Nel gran teatro dell’intelligenza artificiale, Baidu ha appena aggiunto una nuova scena dal sapore vagamente disneyano: un sistema per tradurre i suoni degli animali in linguaggio umano. No, non è il sequel del Dottor Dolittle, ma una domanda di brevetto pubblicata dal governo cinese che fa notizia più per il potenziale mediatico che per l’effettiva applicabilità industriale. Perché dietro ogni abbaio che diventa frase, c’è un algoritmo che promette più di quanto la scienza possa realisticamente mantenere, almeno oggi.
Il documento del brevetto parla chiaro — e in modo piuttosto ambizioso. Il sistema raccoglie una serie di dati dall’animale target: voce, linguaggio del corpo, cambiamenti comportamentali e segnali biologici. Tutto per arrivare a un’interpretazione dell’emozione che l’animale sta provando. Da lì, il passaggio alla “traduzione” in linguaggio umano diventa una questione di modelli predittivi, machine learning, reti neurali e natural language processing. Una catena tecnologica complessa quanto l’idea stessa che un cane possa dire “non mi piace questo croccantino”.
Eppure Baidu non è certo nuova a scommesse improbabili. Dietro l’IA che interpreta gli animali, ci sono le stesse logiche che muovono le auto autonome o le app di e-commerce predittivo: estrarre valore da ogni singolo microdato, trasformandolo in insight, prodotto, o se proprio va male… in pubblicità personalizzata. Non è un caso che nello stesso pacchetto di brevetti pubblicati ci sia anche un algoritmo che suggerisce live shopping in base al comportamento di altri utenti, o uno per la gestione delle ricariche automatiche nei veicoli elettrici. L’animale parlante, insomma, è solo la facciata più tenera di una strategia molto più pragmatica.
Ora, il fatto che il brevetto sia stato solo pubblicato e non ancora concesso è irrilevante dal punto di vista narrativo.
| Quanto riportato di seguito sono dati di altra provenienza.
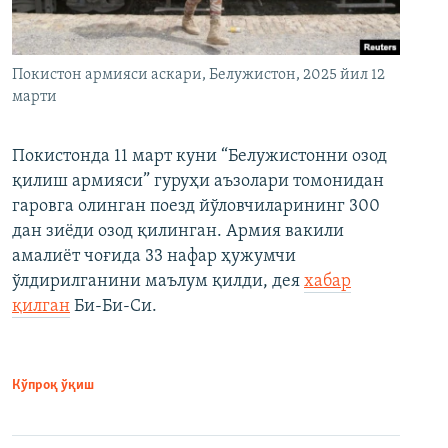
Покистон армияси аскари, Белужистон, 2025 йил 12
марти
Покистонда 11 март куни “Белужистонни озод
қилиш армияси” гуруҳи аъзолари томонидан
гаровга олинган поезд йўловчиларининг 300
дан зиёди озод қилинган. Армия вакили
амалиёт чоғида 33 нафар ҳужумчи
ўлдирилганини маълум қилди, дея
хабар
қилган
Би-Би-Си.
Кўпроқ ўқиш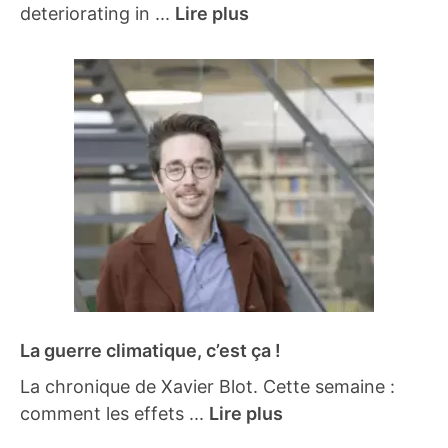
deteriorating in ...
Lire plus
La guerre climatique, c’est ça !
La chronique de Xavier Blot. Cette semaine :
comment les effets ...
Lire plus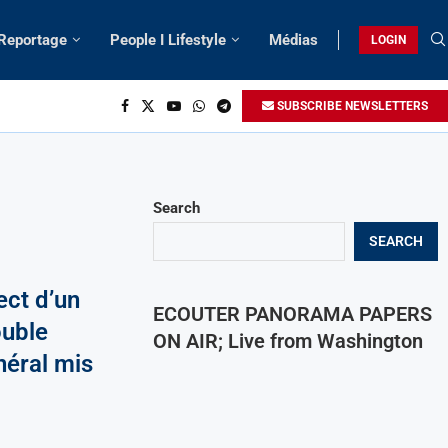
 Reportage
People I Lifestyle
Médias
LOGIN
SUBSCRIBE NEWSLETTERS
Search
SEARCH
ct d’un
ECOUTER PANORAMA PAPERS
ouble
ON AIR; Live from Washington
néral mis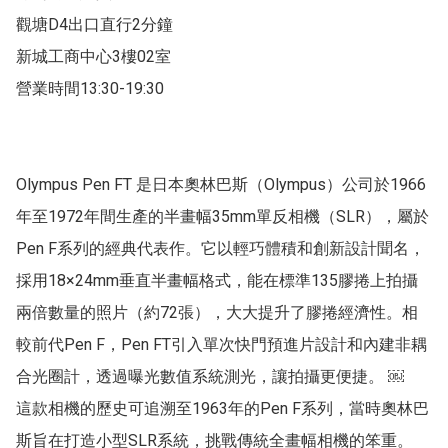
觀塘D4出口直行2分鐘

新城工商中心3樓02室

營業時間13:30-19:30

Olympus Pen FT 是日本奧林巴斯（Olympus）公司於1966
年至1972年間生產的半畫幅35mm單反相機（SLR），屬於
Pen F系列的經典代表作。它以輕巧體積和創新設計聞名，
採用18×24mm垂直半畫幅格式，能在標準135膠捲上拍攝
兩倍數量的照片（約72張），大大提升了膠捲經濟性。相
較前代Pen F，Pen FT引入單次快門預進片設計和內建非耦
合光圈計，透過曝光數值系統測光，讓拍攝更便捷。 ￼

這款相機的歷史可追溯至1963年的Pen F系列，當時奧林巴
斯旨在打造小型SLR系統，挑戰傳統全畫幅相機的笨重。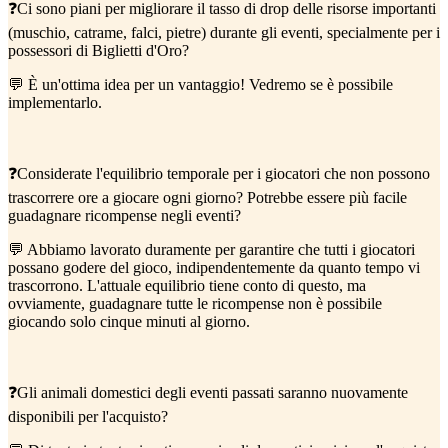
❓Ci sono piani per migliorare il tasso di drop delle risorse importanti
(muschio, catrame, falci, pietre) durante gli eventi, specialmente per i
possessori di Biglietti d'Oro?
💬 È un'ottima idea per un vantaggio! Vedremo se è possibile
implementarlo.
❓Considerate l'equilibrio temporale per i giocatori che non possono
trascorrere ore a giocare ogni giorno? Potrebbe essere più facile
guadagnare ricompense negli eventi?
💬 Abbiamo lavorato duramente per garantire che tutti i giocatori
possano godere del gioco, indipendentemente da quanto tempo vi
trascorrono. L'attuale equilibrio tiene conto di questo, ma
ovviamente, guadagnare tutte le ricompense non è possibile
giocando solo cinque minuti al giorno.
❓Gli animali domestici degli eventi passati saranno nuovamente
disponibili per l'acquisto?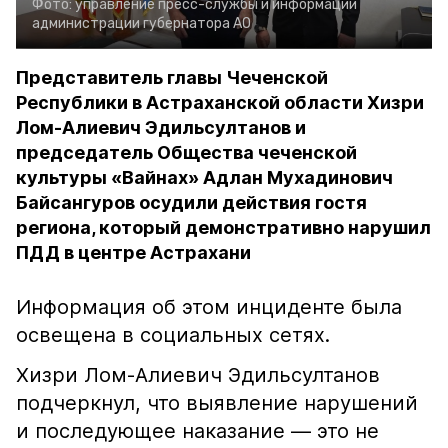
Фото:
управление пресс-службы и информации
администрации губернатора АО
Представитель главы Чеченской
Республики в Астраханской области Хизри
Лом-Алиевич Эдильсултанов и
председатель Общества чеченской
культуры «Вайнах» Адлан Мухадинович
Байсангуров осудили действия гостя
региона, который демонстративно нарушил
ПДД в центре Астрахани
Информация об этом инциденте была
освещена в социальных сетях.
Хизри Лом-Алиевич Эдильсултанов
подчеркнул, что выявление нарушений
и последующее наказание — это не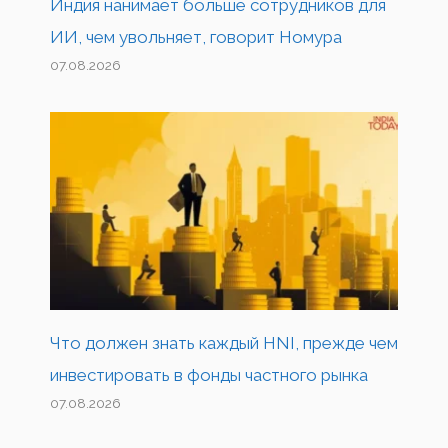
Индия нанимает больше сотрудников для
ИИ, чем увольняет, говорит Номура
07.08.2026
Что должен знать каждый HNI, прежде чем
инвестировать в фонды частного рынка
07.08.2026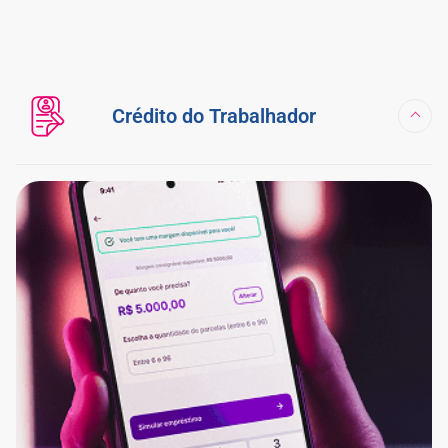
Crédito do Trabalhador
I tempi stimati per un esame completo — da uno a cinque anni — sono perfettamente compatibili con l’obiettivo primario: posizionare Baidu come innovatore globale nell’IA, e magari far girare qualche headline virale in occidente. In un mondo in cui le startup raccolgono milioni per “toelettatori digitali” o sensori per l’umore del gatto, questa mossa non è fuori scala. Anzi, è il passo successivo in una timeline che va da Bowlingual a Meowlingual, fino al dimenticato crowdfunding di No More Woof nel 2014.
Certo, se si guarda al panorama più ampio, la Cina sta accelerando pesantemente su ogni fronte dell’intelligenza artificiale, cercando di ridurre il gap percepito con modelli come ChatGPT. Ma mentre OpenAI lavora su general purpose agents che possono gestire workflow complessi in linguaggio naturale, Baidu scommette anche sull’aspetto emotivo, quasi sensoriale, del machine learning. È una differenza culturale e strategica: da una parte la centralità dell’efficienza e della produttività, dall’altra un’IA che cerca di “sentire” prima di parlare.
Il che ci porta all’interrogativo finale, quello che conta davvero: Baidu vuole davvero vendere un collare che ti dice se il tuo cane è triste, o sta costruendo un dataset colossale di biosegnali animali per addestrare reti neurali future su pattern emozionali più generici? In entrambi i casi, il vantaggio competitivo è chiaro. Ma è altrettanto chiaro che in questo momento, più che un’innovazione utile, si tratta di una raffinata operazione di branding, camuffata da pet tech.
Sarà interessante vedere se questa IA riuscirà mai davvero a tradurre un miagolio in un “voglio attenzione” coerente. Ma fino ad allora, restiamo nel regno della provocazione tecnologica. E del marketing che, per una volta, abbaia più forte di quanto morda.